Stateful Serverless: Long-Running Workflows with Durable Functions
The Durable Task Framework makes it easier to address various workflow patterns implemented with Azure Functions.
Azure Functions allows you to easily build, deploy, run, and maintain small pieces of code, or functions, in the cloud. You write the code in your language/platform of choice and don’t worry about building an application or configuring infrastructure. The functions runtime handles hosting and scaling your code in response to events or triggers that range from HTTP requests to timers, messages, database updates and more. The consumption-based billing model tracks how often your code is run, and how much memory it consumes while running.
In this example, memory use fluctuates over time as the function is running. The “area under the curve” is what determines billing.

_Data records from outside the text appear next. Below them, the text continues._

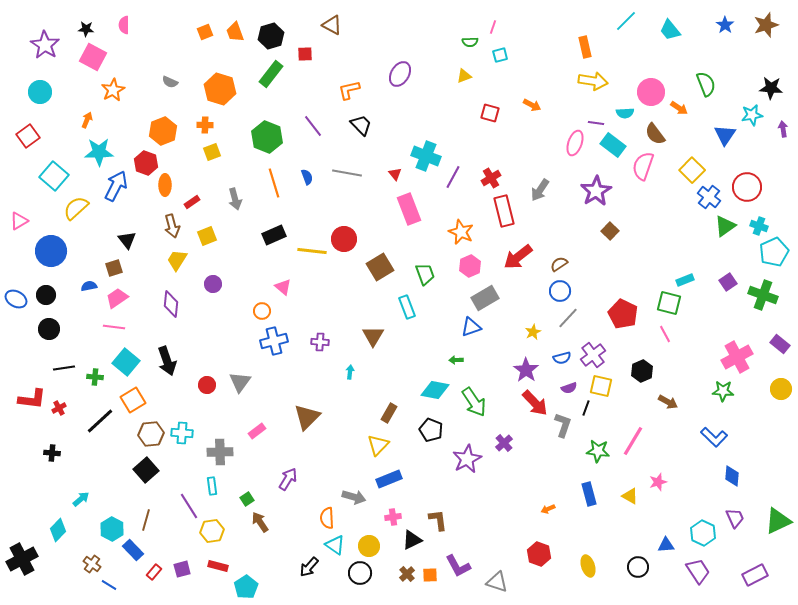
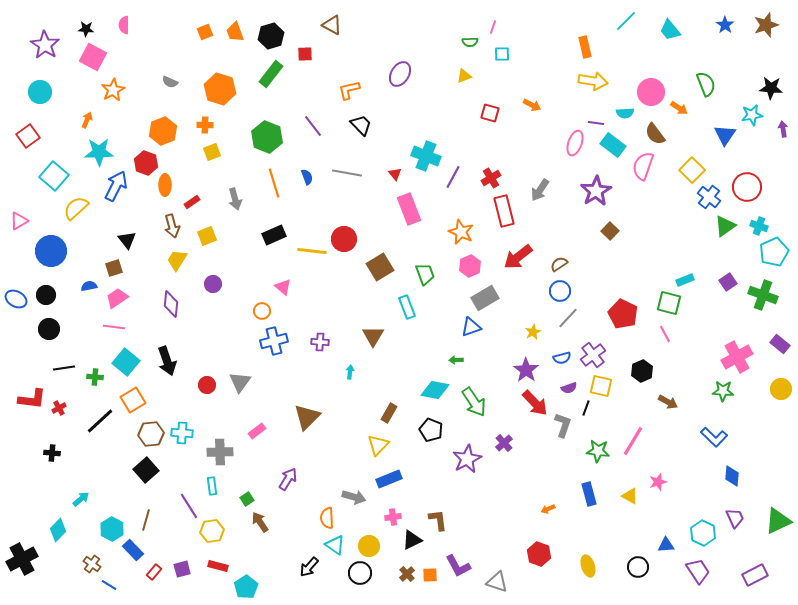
cyan square at (500, 55): moved 2 px right, 1 px up; rotated 14 degrees clockwise
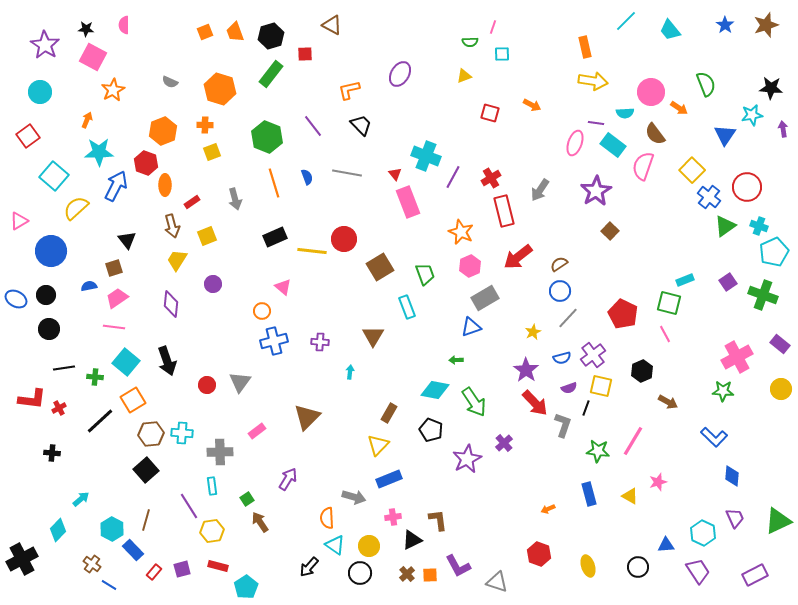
pink rectangle at (409, 209): moved 1 px left, 7 px up
black rectangle at (274, 235): moved 1 px right, 2 px down
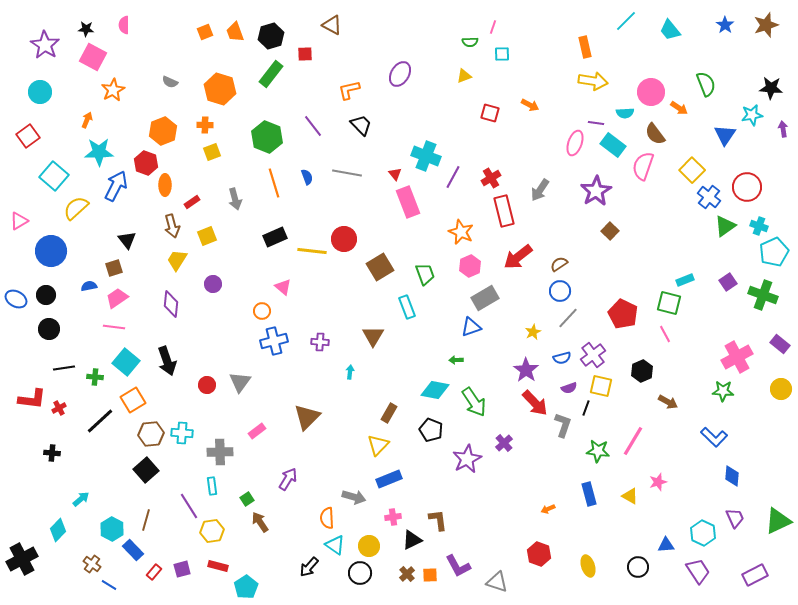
orange arrow at (532, 105): moved 2 px left
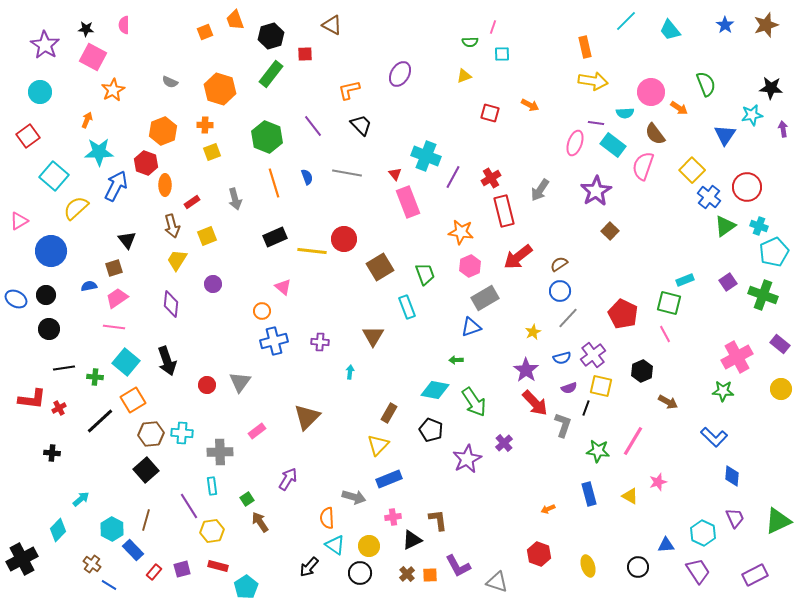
orange trapezoid at (235, 32): moved 12 px up
orange star at (461, 232): rotated 15 degrees counterclockwise
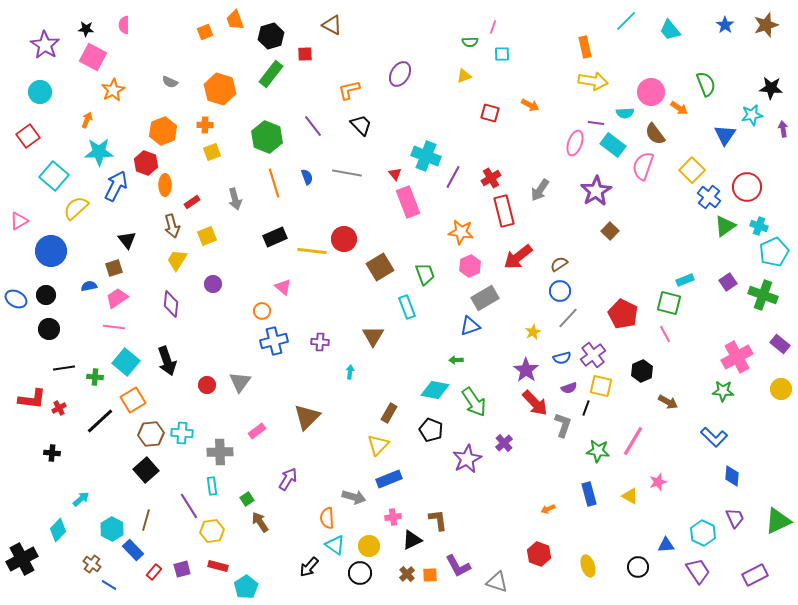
blue triangle at (471, 327): moved 1 px left, 1 px up
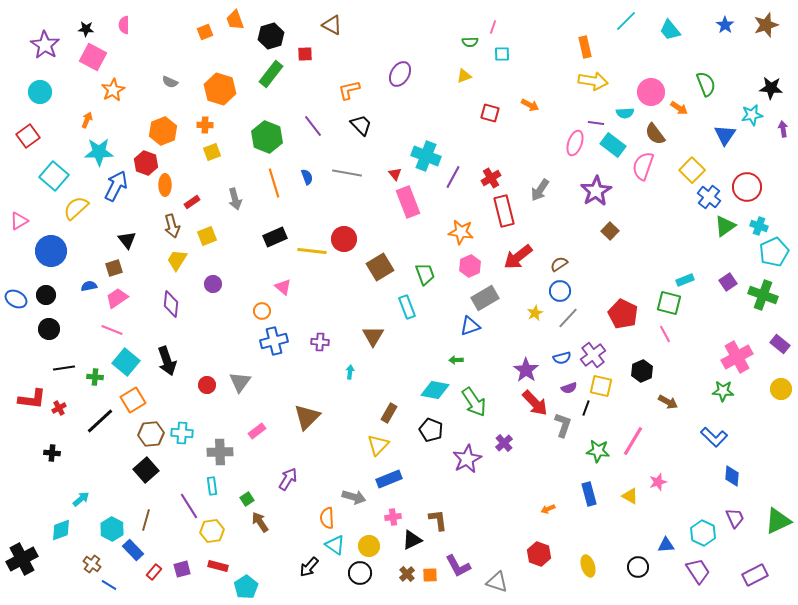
pink line at (114, 327): moved 2 px left, 3 px down; rotated 15 degrees clockwise
yellow star at (533, 332): moved 2 px right, 19 px up
cyan diamond at (58, 530): moved 3 px right; rotated 25 degrees clockwise
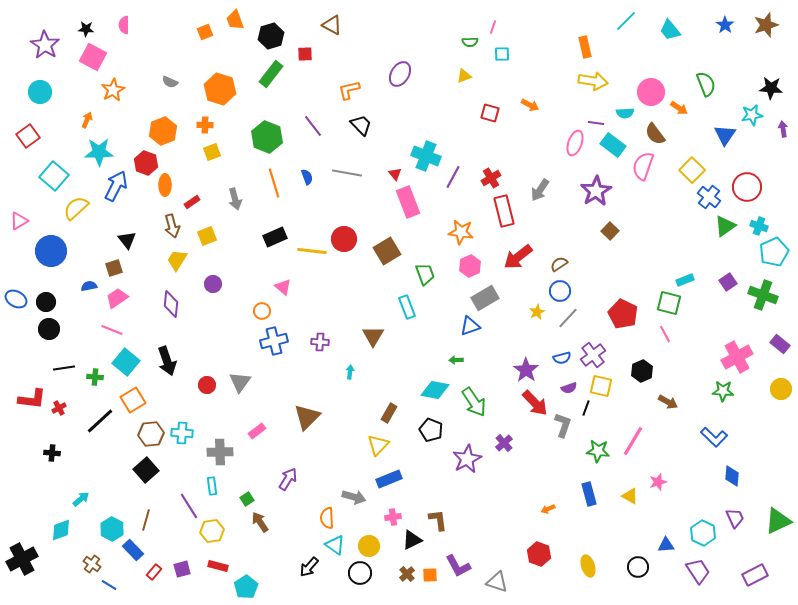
brown square at (380, 267): moved 7 px right, 16 px up
black circle at (46, 295): moved 7 px down
yellow star at (535, 313): moved 2 px right, 1 px up
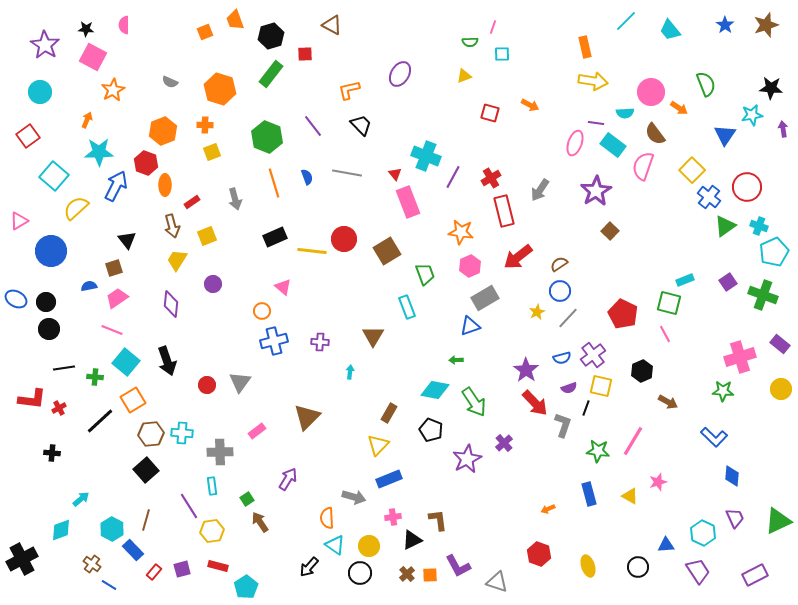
pink cross at (737, 357): moved 3 px right; rotated 12 degrees clockwise
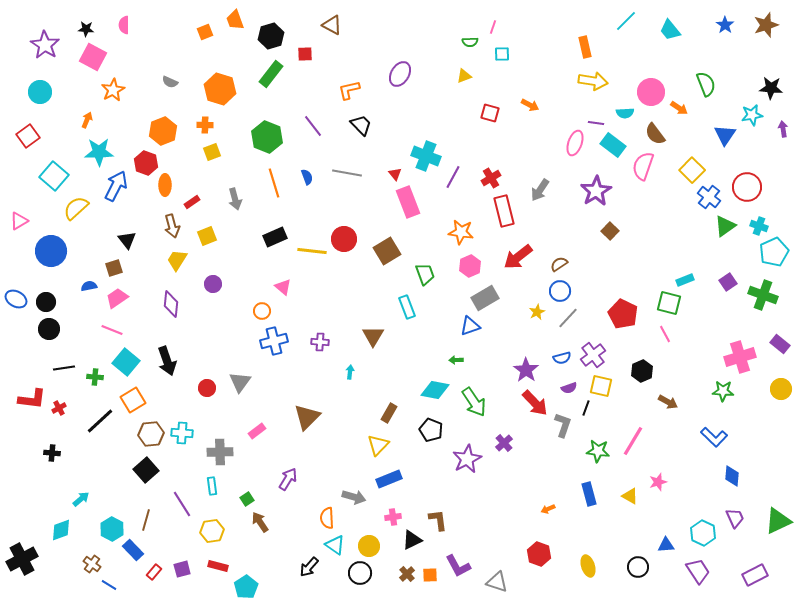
red circle at (207, 385): moved 3 px down
purple line at (189, 506): moved 7 px left, 2 px up
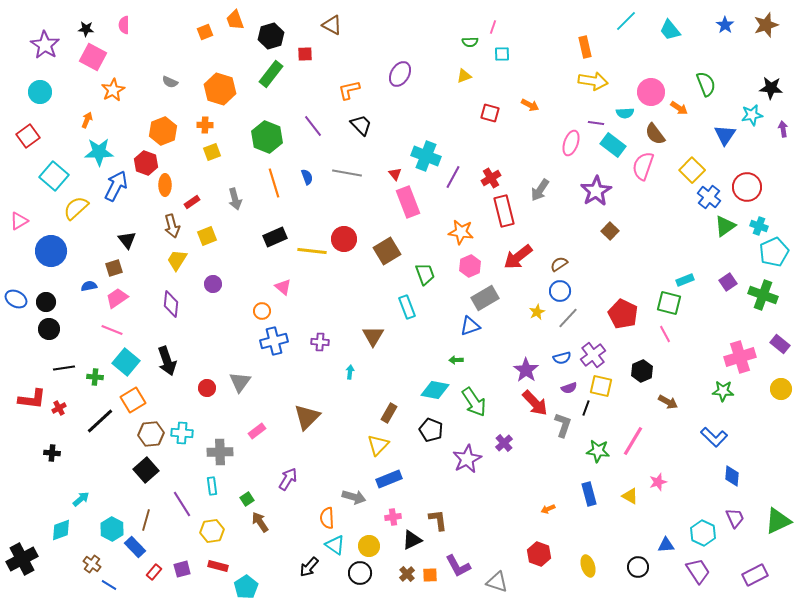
pink ellipse at (575, 143): moved 4 px left
blue rectangle at (133, 550): moved 2 px right, 3 px up
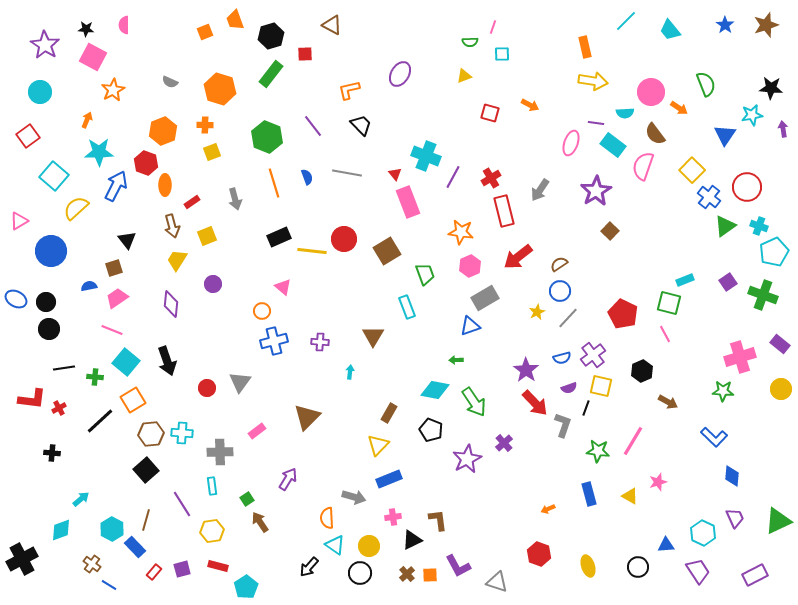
black rectangle at (275, 237): moved 4 px right
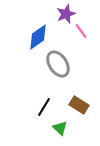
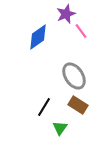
gray ellipse: moved 16 px right, 12 px down
brown rectangle: moved 1 px left
green triangle: rotated 21 degrees clockwise
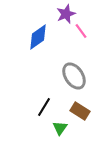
brown rectangle: moved 2 px right, 6 px down
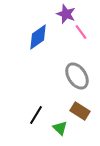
purple star: rotated 30 degrees counterclockwise
pink line: moved 1 px down
gray ellipse: moved 3 px right
black line: moved 8 px left, 8 px down
green triangle: rotated 21 degrees counterclockwise
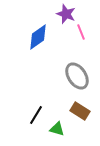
pink line: rotated 14 degrees clockwise
green triangle: moved 3 px left, 1 px down; rotated 28 degrees counterclockwise
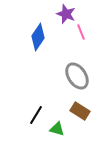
blue diamond: rotated 20 degrees counterclockwise
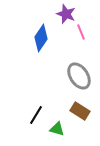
blue diamond: moved 3 px right, 1 px down
gray ellipse: moved 2 px right
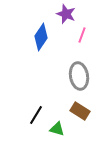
pink line: moved 1 px right, 3 px down; rotated 42 degrees clockwise
blue diamond: moved 1 px up
gray ellipse: rotated 24 degrees clockwise
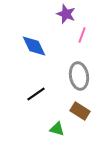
blue diamond: moved 7 px left, 9 px down; rotated 60 degrees counterclockwise
black line: moved 21 px up; rotated 24 degrees clockwise
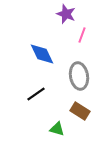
blue diamond: moved 8 px right, 8 px down
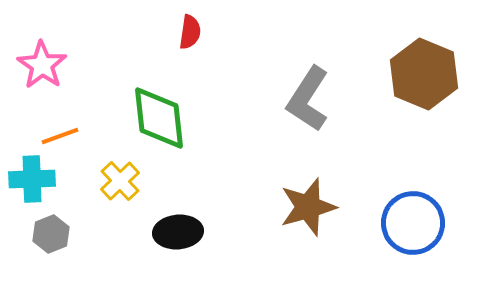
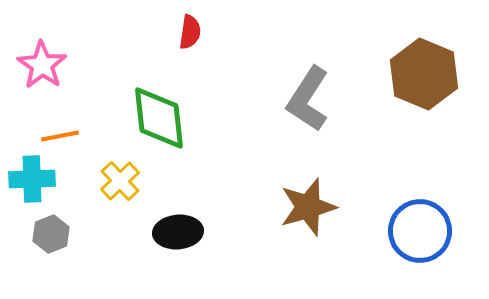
orange line: rotated 9 degrees clockwise
blue circle: moved 7 px right, 8 px down
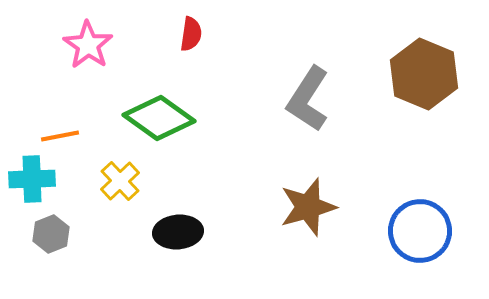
red semicircle: moved 1 px right, 2 px down
pink star: moved 46 px right, 20 px up
green diamond: rotated 48 degrees counterclockwise
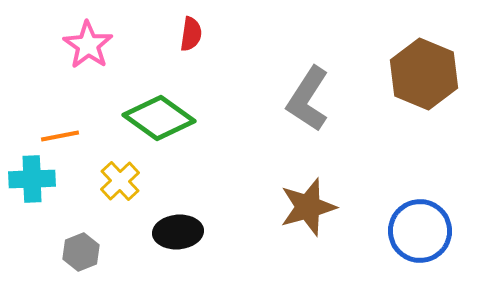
gray hexagon: moved 30 px right, 18 px down
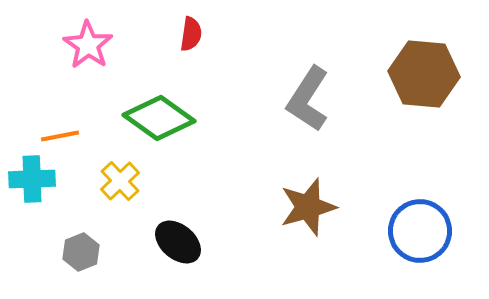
brown hexagon: rotated 18 degrees counterclockwise
black ellipse: moved 10 px down; rotated 45 degrees clockwise
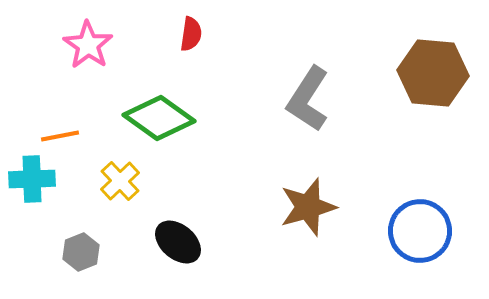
brown hexagon: moved 9 px right, 1 px up
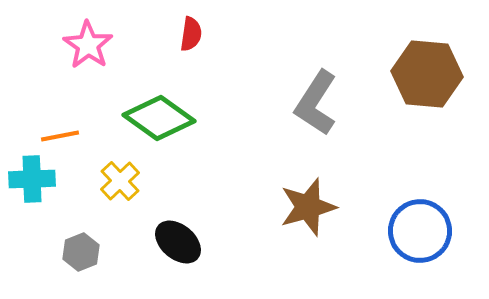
brown hexagon: moved 6 px left, 1 px down
gray L-shape: moved 8 px right, 4 px down
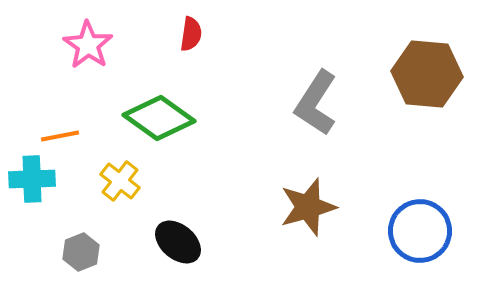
yellow cross: rotated 9 degrees counterclockwise
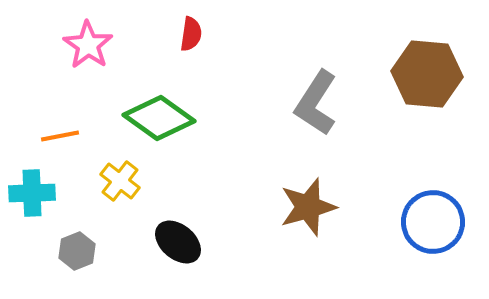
cyan cross: moved 14 px down
blue circle: moved 13 px right, 9 px up
gray hexagon: moved 4 px left, 1 px up
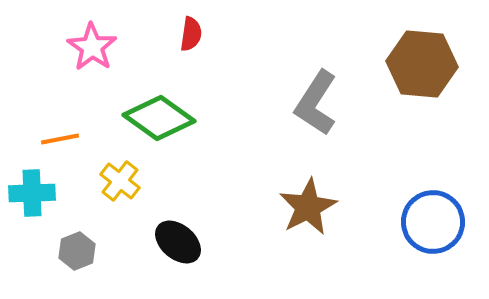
pink star: moved 4 px right, 2 px down
brown hexagon: moved 5 px left, 10 px up
orange line: moved 3 px down
brown star: rotated 12 degrees counterclockwise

It stands to reason that the least expensive serverless examples execute quickly and don’t consume much memory. Although this is perfect for many scenarios, some workflows may run for a long duration based on time passed but take up very little compute time. For example, a bot interface spends most of its time waiting for user input. To make things interesting, consider a turn-based text adventure game. The user sees the state of the game, types a command to interact with the game, then waits for output and repeats the process. In the following example, almost 30 seconds of game time passes but only 13 milliseconds of compute time is consumed.
There are a few reasons the workload doesn’t appear to be a good fit for Azure Functions at first glance. It runs relatively long (the example was just part of the game; an entire game may take hours or days). In addition, it requires state to keep track of the game in progress. Azure Functions by nature are stateless. They are designed to be quickly run self-contained transactions. Any concept of state must be managed using cache, storage, or database.
If only the function could be suspended while waiting for asynchronous actions to complete and maintain its state when resumed.
If only …
Introducing Durable Functions
The Durable Task Framework is an open source library that was written to manage state and control flow for long-running workflows. Durable Functions builds on the framework to provide the same support for serverless functions. In addition to facilitating potential cost savings for longer running workflows, it opens a new set of patterns and possibilities for serverless applications. To illustrate these patterns, I created the Durable Dungeon.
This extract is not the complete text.